Saved data entries:
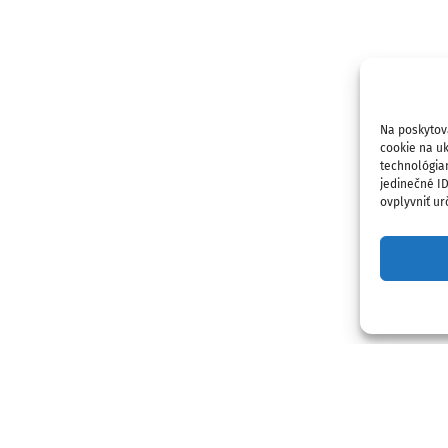
Na poskytov
cookie na uk
technológia
jedinečné I
ovplyvniť urč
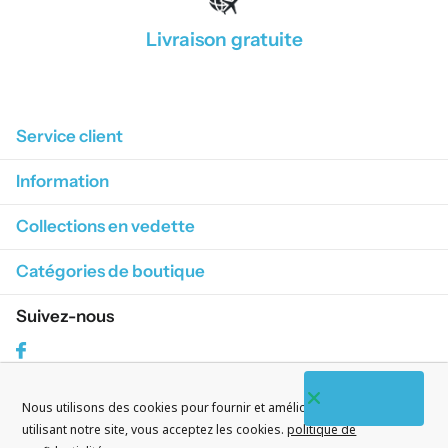
Livraison gratuite
1
/
4
Service client
Information
Collections en vedette
Catégories de boutique
Suivez-nous
Facebook
Nous utilisons des cookies pour fournir et améliorer nos services. En
S'abonner à nos courriels
utilisant notre site, vous acceptez les cookies.
politique de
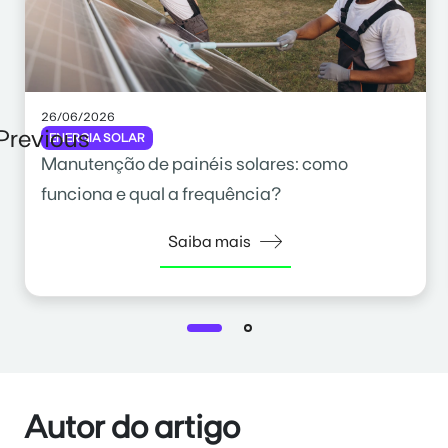
26/06/2026
Previous
ENERGIA SOLAR
Manutenção de painéis solares: como
funciona e qual a frequência?
Saiba mais
Autor do artigo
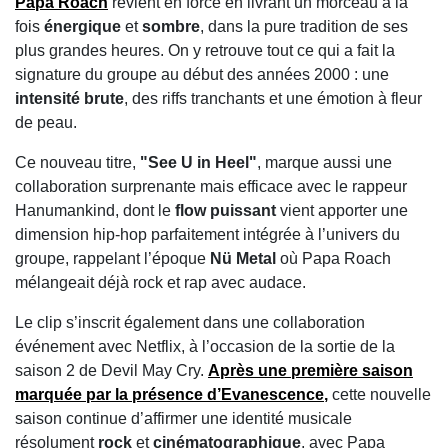
Papa Roach
revient en force en livrant un morceau à la
fois
énergique
et
sombre
, dans la pure tradition de ses
plus grandes heures. On y retrouve tout ce qui a fait la
signature du groupe au début des années 2000 : une
intensité brute
, des riffs tranchants et une émotion à fleur
de peau.
Ce nouveau titre,
"See U in Heel"
, marque aussi une
collaboration surprenante mais efficace avec le rappeur
Hanumankind
, dont le
flow puissant
vient apporter une
dimension hip-hop parfaitement intégrée à l’univers du
groupe, rappelant l’époque
Nü Metal
où Papa Roach
mélangeait déjà rock et rap avec audace.
Le clip s’inscrit également dans une collaboration
événement avec
Netflix
, à l’occasion de la sortie de la
saison 2 de
Devil May Cry
.
Après une première saison
marquée par la présence d’
Evanescence
,
cette nouvelle
saison continue d’affirmer une identité musicale
résolument
rock
et
cinématographique
, avec Papa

### WHAT TO DO
Copy exactly the lines that begin with the one containing "marquée par la présence d’" and continue to the end of the records, both included, and nothing more.

### SOLUTION BELOW
marquée par la présence d’
Evanescence
,
cette nouvelle
saison continue d’affirmer une identité musicale
résolument
rock
et
cinématographique
, avec Papa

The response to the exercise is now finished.